Elsa – almeno da che la conosco – è sempre stata una ragazza dalle forme generose che l’altezza si è preoccupata di asciugarle addosso tanto da apparire più quadrata che tonda. Al di là dell’aspetto, però, che è quasi del tutto irrilevante con i suoi repentini ritardi, Elsa è tremendamente lenta. Non c’è verso di farle aumentare il ritmo. E’ come se i miei rimproveri avessero un effetto limitato su di lei e, tempo due giorni, è già tornata alle sue vecchie abitudini.

L’autobus che ci avrebbe lasciate a pochi passi dall’università, sta per fare il suo scalo alla fermata.

Ora o mai più!

Per un soffio riusciamo a salire e a recuperare le energie spese nella corsa. Prendiamo posto su due sedili posti l’uno di fronte all’altro, ritenendoci fortunate di aver trovato un cantuccio su cui oziare per qualche minuto.

«Quindi segui solo le prime tre lezioni, a quanto ho capito. Poi vai direttamente là?»

Annuisco ripetutamente piantando i miei occhi supplichevoli nei suoi, nella mera speranza di riuscire a farle cambiare idea dopo una settimana di svariati tentativi falliti.

Il dito indice di Elsa si muove a destra e sinistra sotto il mio naso.

«Pensavo avessimo affrontato questo discorso sufficienti volte perché tu capissi che la mia risposta resta immutata.»

«Ed io pensavo, invece, che alla fine avresti ceduto» la rincalzo ad alta voce attirando gli sguardi dei passeggeri su di noi. Socchiudo le palpebre traendo un secco respiro tra i denti e costringendomi a modulare il tono. «Come ti ho già detto, si tratta solo della presentazione del corso.
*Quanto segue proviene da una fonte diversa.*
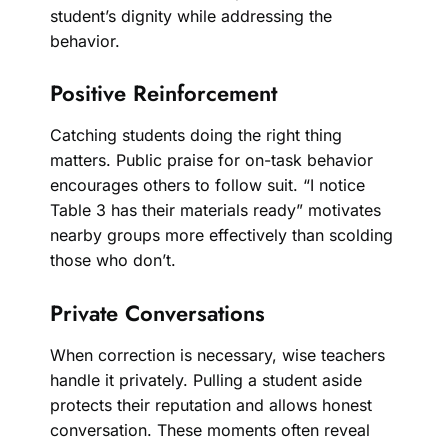
student’s dignity while addressing the
behavior.
Positive Reinforcement
Catching students doing the right thing
matters. Public praise for on-task behavior
encourages others to follow suit. “I notice
Table 3 has their materials ready” motivates
nearby groups more effectively than scolding
those who don’t.
Private Conversations
When correction is necessary, wise teachers
handle it privately. Pulling a student aside
protects their reputation and allows honest
conversation. These moments often reveal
E sai bene che il programma è scaricabile online sul sito dell’università.»

Ti prego, sembrano implorarle i miei occhi.

Elsa distoglie lo sguardo come per rifletterci su cercando nei volti degli altri, nel venticello fresco che filtra dal finestrino, una risposta che non la lasci incerta sul da farsi. Se ne sta quieta al suo posto, mordicchiandosi l’interno della guancia, fino a che un nuovo dubbio non si ripresenta. «Okay, ma supponiamo che a fine presentazione al prof venga in mente di spiegare, ci hai pensato?»

Una traccia di stupore si amplia sul mio viso a tal punto da non saper cos’altro aggiungere. Ammetto di non aver considerato il prospettarsi di un impedimento simile.

«E poi», riprende d’un tratto pigiando il pulsante per chiamare la nostra fermata, «non sei un po’ troppo cresciuta per sbavare dietro ad un cantante per teenager?» C’è del pungente sarcasmo nelle sue parole.

Rido amaramente. «“Sai, devo ammettere che hai proprio ragione, è molto carino!”, ti dice qualcosa?»

Le porte del bus si spalancano invitandoci a scendere. Elsa mi precede pensierosa: le pupille che schizzano da un angolo all’altro della strada. Di nuovo che si aggrappa ad elementi esterni per scovare dentro di sé una risposta soddisfacente.

«Sì, quelle sono state le mie parole», ammette apertamente, «ma ciò non toglie che ultimamente le tue...»

«Ehi, ragazze!»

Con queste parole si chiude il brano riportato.